Setting clock speed in mammals: the CK1 epsilon tau mutation in mice accelerates circadian pacemakers by selectively destabilizing PERIOD proteins.

Author information

Faculty of Life Sciences, University of Manchester, Stopford Building, Oxford Road, Manchester, M13 9PT.
MRC Laboratory of Molecular Biology, Neurobiology Division, Hills Rd.
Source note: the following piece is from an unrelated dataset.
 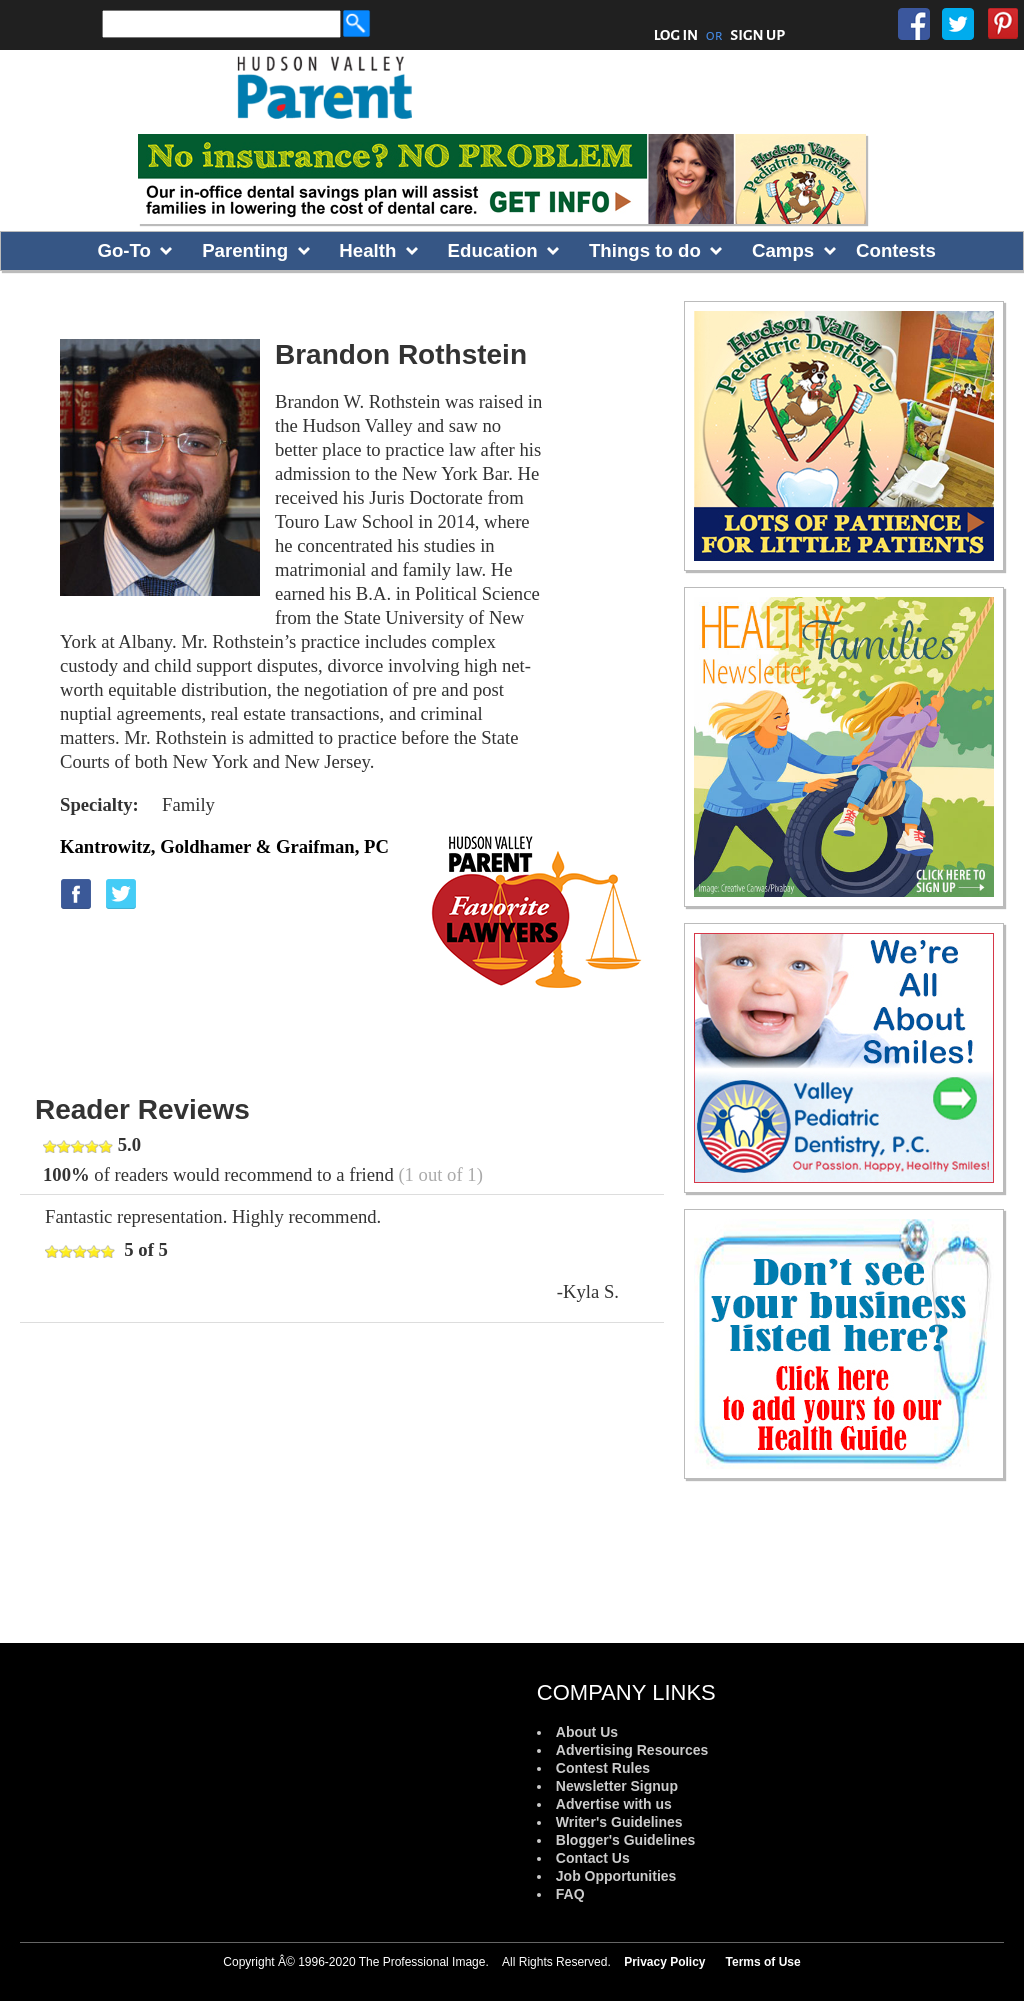 What do you see at coordinates (587, 1732) in the screenshot?
I see `About Us` at bounding box center [587, 1732].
Cambridge CB2 2QH, U.K.
Department of Pediatrics, University of Utah, Salt Lake City, Utah 84112, USA.
Howard Hughes Medical Institute, Dept. of Neurobiology & Physiology, Northwestern University, 2205 Tech Drive, Evanston, IL 60208-3520, USA.
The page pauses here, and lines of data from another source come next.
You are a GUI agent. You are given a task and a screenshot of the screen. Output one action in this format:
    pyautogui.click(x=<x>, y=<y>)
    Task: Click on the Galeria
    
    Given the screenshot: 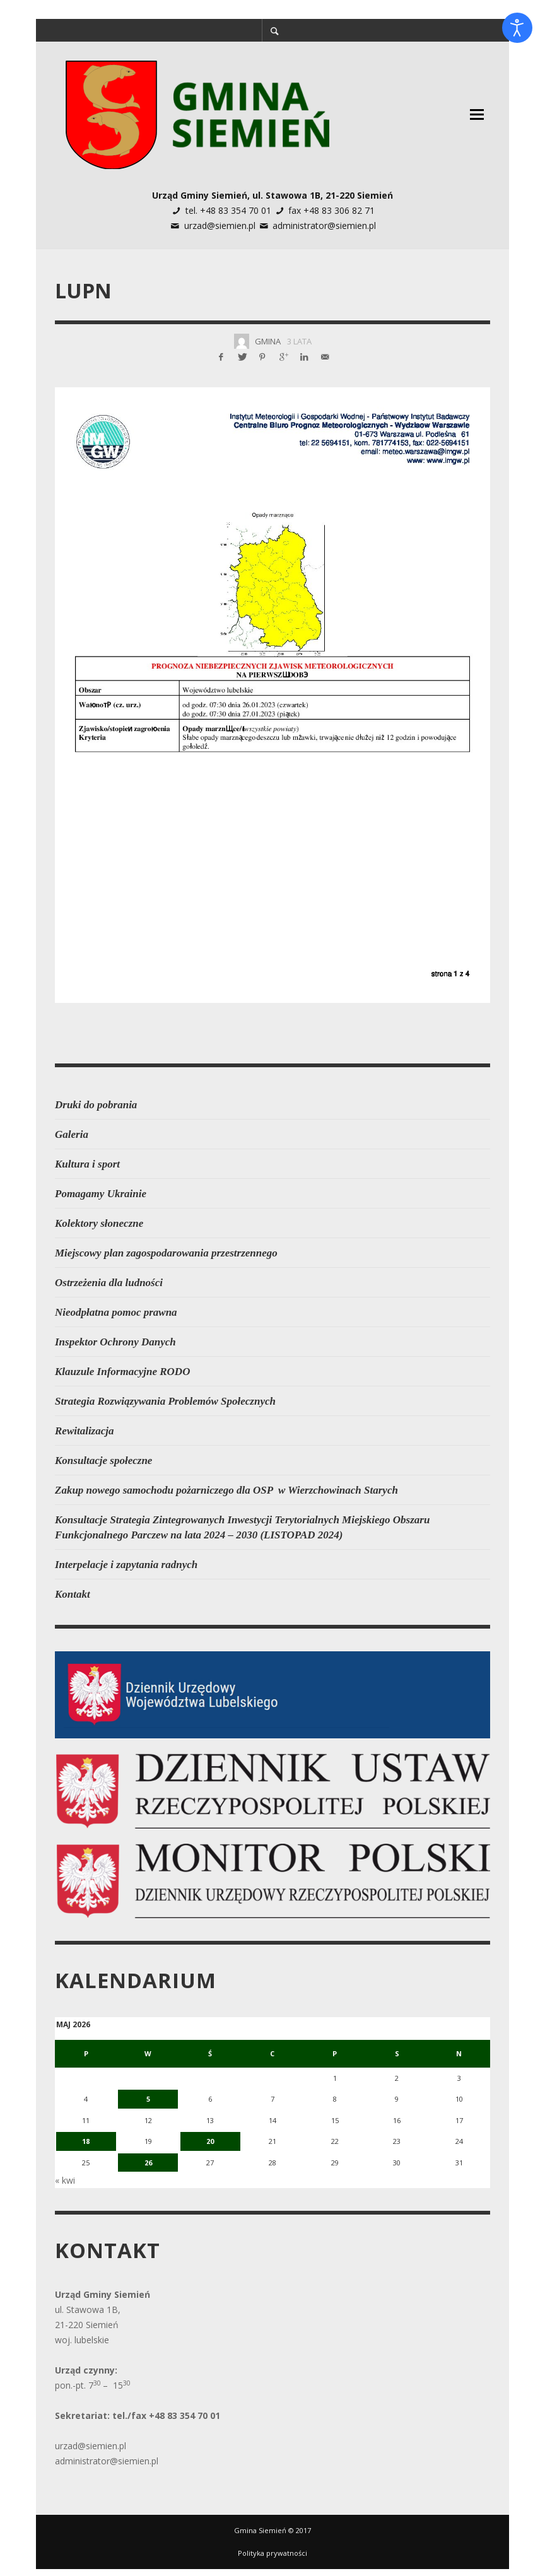 What is the action you would take?
    pyautogui.click(x=71, y=1134)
Program in Cancer and Stem Cell Biology, Duke/NUS Graduate Medical School Singapore, 2 Jalan Bukit Merah, Singapore 169547.
Contributed equally


The intrinsic period of circadian clocks is their defining adaptive property. To identify the biochemical mechanisms whereby casein kinase1 (CK1) determines circadian period in mammals, we created mouse null and tau mutants of Ck1 epsilon. Circadian period lengthened in CK1epsilon-/-, whereas CK1epsilon(tau/tau) shortened circadian period of behavior in vivo and suprachiasmatic nucleus firing rates in vitro, by accelerating PERIOD-dependent molecular feedback loops. CK1epsilon(tau/tau) also accelerated molecular oscillations in peripheral tissues, revealing its global role in circadian pacemaking. CK1epsilon(tau) acted by promoting degradation of both nuclear and cytoplasmic PERIOD, but not CRYPTOCHROME, proteins. Together, these whole-animal and biochemical studies explain how tau, as a gain-of-function mutation, acts at a specific circadian phase to promote degradation of PERIOD proteins and thereby accelerate the mammalian clockwork in brain and periphery.